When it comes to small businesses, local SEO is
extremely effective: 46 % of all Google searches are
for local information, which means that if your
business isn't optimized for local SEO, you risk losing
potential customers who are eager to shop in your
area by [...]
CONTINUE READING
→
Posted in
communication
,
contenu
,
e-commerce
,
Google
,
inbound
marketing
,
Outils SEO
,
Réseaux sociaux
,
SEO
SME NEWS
---------------
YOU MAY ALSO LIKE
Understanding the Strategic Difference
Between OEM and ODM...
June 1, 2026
---------------
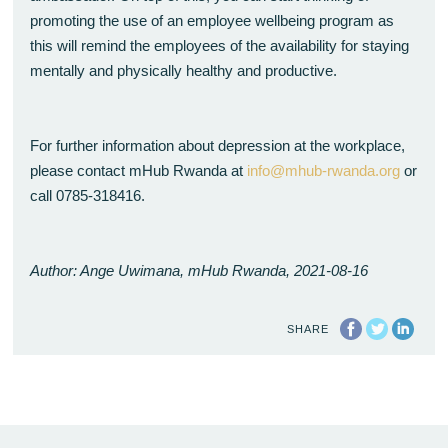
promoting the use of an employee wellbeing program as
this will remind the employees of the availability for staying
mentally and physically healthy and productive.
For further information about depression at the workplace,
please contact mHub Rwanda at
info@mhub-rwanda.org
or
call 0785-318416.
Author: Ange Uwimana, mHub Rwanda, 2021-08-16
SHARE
---------------
Both the line containing "When it comes" and the line containing "potential customers who" belong in the answer. Print them and every line above that falls between them exactly, and no others.

= Written answer =
When it comes to small businesses, local SEO is
extremely effective: 46 % of all Google searches are
for local information, which means that if your
business isn't optimized for local SEO, you risk losing
potential customers who are eager to shop in your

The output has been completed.